Wednesday, October 21, 2020

Surge in covid patients swamps rural hospitals

"The nation’s pandemic hotspots have shifted to rural communities, overwhelming small hospitals that are running out of beds or lack the intensive care units for more than one or two seriously ill patients," Christine Vestal reports for Stateline. "And in much of the Midwest and Great Plains, hospital workers are catching the virus at home and in their communities, seriously reducing already slim benches of doctors, nurses and other professionals needed to keep rural hospitals running."

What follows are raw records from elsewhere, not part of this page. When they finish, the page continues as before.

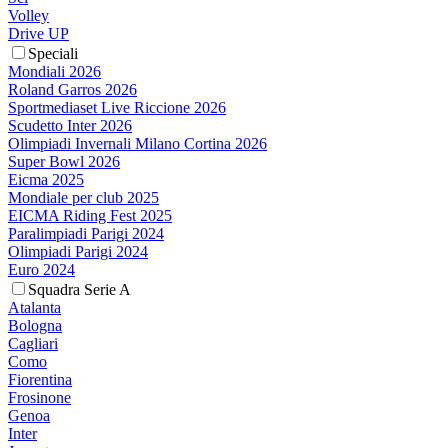
Volley
Drive UP
Speciali
Mondiali 2026
Roland Garros 2026
Sportmediaset Live Riccione 2026
Scudetto Inter 2026
Olimpiadi Invernali Milano Cortina 2026
Super Bowl 2026
Eicma 2025
Mondiale per club 2025
EICMA Riding Fest 2025
Paralimpiadi Parigi 2024
Olimpiadi Parigi 2024
Euro 2024
Squadra Serie A
Atalanta
Bologna
Cagliari
Como
Fiorentina
Frosinone
Genoa
Inter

New infection rates in rural areas have set records for the past four weeks in a row, and total rural cases topped 1 million as of last week. The rural epicenter of the pandemic has shifted in recent months from the Deep South to the Upper Midwest. Infection rates are "highest in North Dakota, followed by South Dakota, Montana, Wisconsin, Nebraska, Idaho, Utah, Wyoming, Iowa, Arkansas and Illinois. Hospitalization rates also were rising in those states and others," Vestal reports. "Health care experts expect that a seasonal spike in flu and pneumonia, combined with a steady rise in covid-19 cases, will swamp many health-care systems, particularly in rural areas."

Surging cases could be the last straw for some rural hospitals, already cash-strapped from lack of elective procedures during clampdowns this year. For example, "according to a new report from the Kentucky Hospital Association, approximately 16 to 28 rural hospitals, financially vulnerable before the pandemic, could close eventually," Corinne Boyer reports for Ohio Valley Resource. "The pandemic has put even more strain on rural counties that already suffer from some of the poorest health outcomes in the country."